Before heading into the core area of discussion, let’s just swiftly glance through the futures contracts that are of either cash settling or physically deliverable. Futures contracts that are physically delivered require the holder to either produce the commodity or take delivery from the exchange. On the flips side, the derivatives contracts that are of cash-settled would not be entitled to claim for physical delivery and a simple debit or credit would be issued when the contract expires.

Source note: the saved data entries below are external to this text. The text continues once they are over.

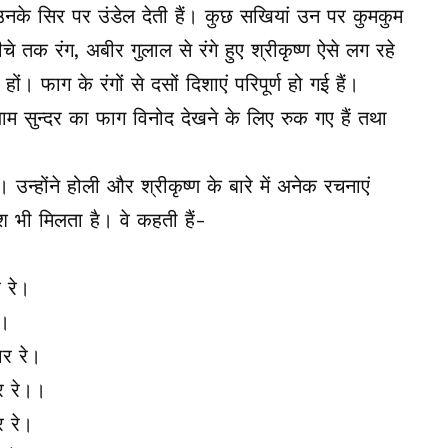
ंग उनके सिर पर उंडेल देती हैं। कुछ सखियां उन पर कुमकुम
े तक रंग, अबीर गुलाल से रंगे हुए श्रीकृष्ण ऐसे लग रहे
ं। फाग के रंगों से दसों दिशाएं परिपूर्ण हो गई हैं।
 सुन्दर का फाग विनोद देखने के लिए रुक गए हैं तथा
 उन्होंने होली और श्रीकृष्ण के बारे में अनेक रचनाएं
श भी मिलता है। वे कहती हैं-
 रे।
।।
ार रे।
र रे।।
 रे।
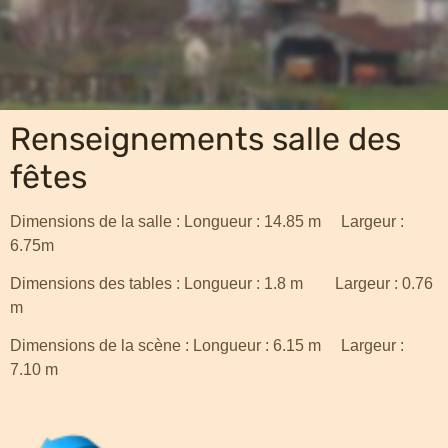
Renseignements salle des
fêtes
Dimensions de la salle : Longueur : 14.85 m Largeur :
6.75m
Dimensions des tables : Longueur : 1.8 m Largeur : 0.76
m
Dimensions de la scène : Longueur : 6.15 m Largeur :
7.10 m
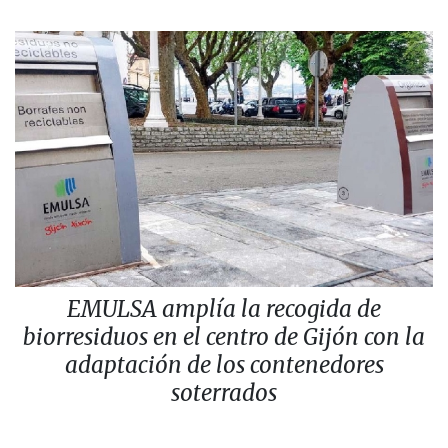
EMULSA amplía la recogida de
biorresiduos en el centro de Gijón con la
adaptación de los contenedores
soterrados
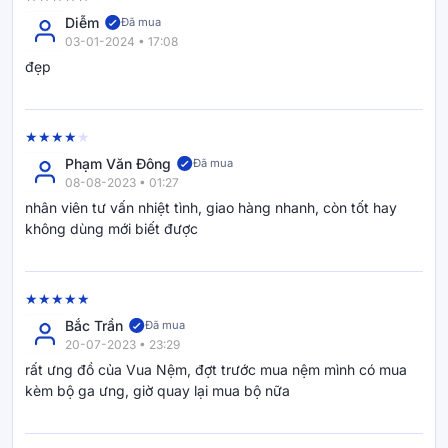
Diễm
Đã mua
03-01-2024 • 17:08
đẹp
Phạm Văn Đông
Đã mua
08-08-2023 • 01:27
nhân viên tư vấn nhiệt tình, giao hàng nhanh, còn tốt hay
không dùng mới biết được
Bắc Trần
Đã mua
20-07-2023 • 23:29
rất ưng đồ của Vua Nệm, đợt trước mua nệm mình có mua
kèm bộ ga ưng, giờ quay lại mua bộ nữa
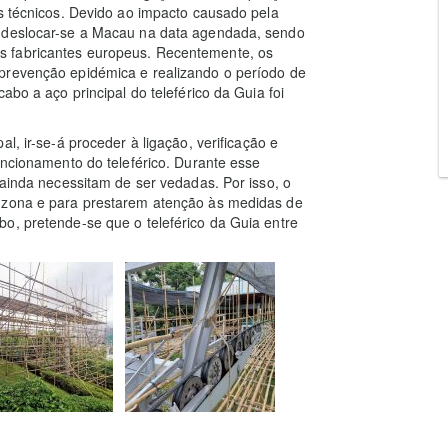
os técnicos. Devido ao impacto causado pela
e deslocar-se a Macau na data agendada, sendo
s fabricantes europeus. Recentemente, os
prevenção epidémica e realizando o período de
abo a aço principal do teleférico da Guia foi
l, ir-se-á proceder à ligação, verificação e
uncionamento do teleférico. Durante esse
 ainda necessitam de ser vedadas. Por isso, o
a zona e para prestarem atenção às medidas de
o, pretende-se que o teleférico da Guia entre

Well, contemplating now the much buzzing underlying asset which is cryptocurrency (i.e. BTC), Bitcoin futures would be cash-settled and not require the owning of wallets and a physical delivery of coins. Because of Bitcoin's high volatility, the futures settlement will require higher margins of 44% to offset the potential for sharp price moves.
What traders have now is a "spot market" provided by exchanges with wavering legal prominence and frequently overwhelmed by cybersecurity issues. The presence of a Bitcoin product on a well-run market, hence, created another huge wave of optimism as the once hobbyist coin is now seen as a mainstream asset class.
The one-month Bitcoin futures of CBOE or CME would be cash-settled, with no delivery of actual Bitcoins. This would most likely cause hitches with liquidity, despite the price constraints of futures trading. The Bitcoin has shown it could move by 20% in a day, the extreme range of volatility allowed on the futures markets. Given the potential glitch in this futures market operations are addressed, long-term trend of the cryptocurrency industry goes intact amid minor obstacles.
Amidst the high volume of trading and massive hype around the launch, the CBOE website also experienced issues due to increased load and they tweeted the same, confirming that the high-traffic was causing temporary unavailability.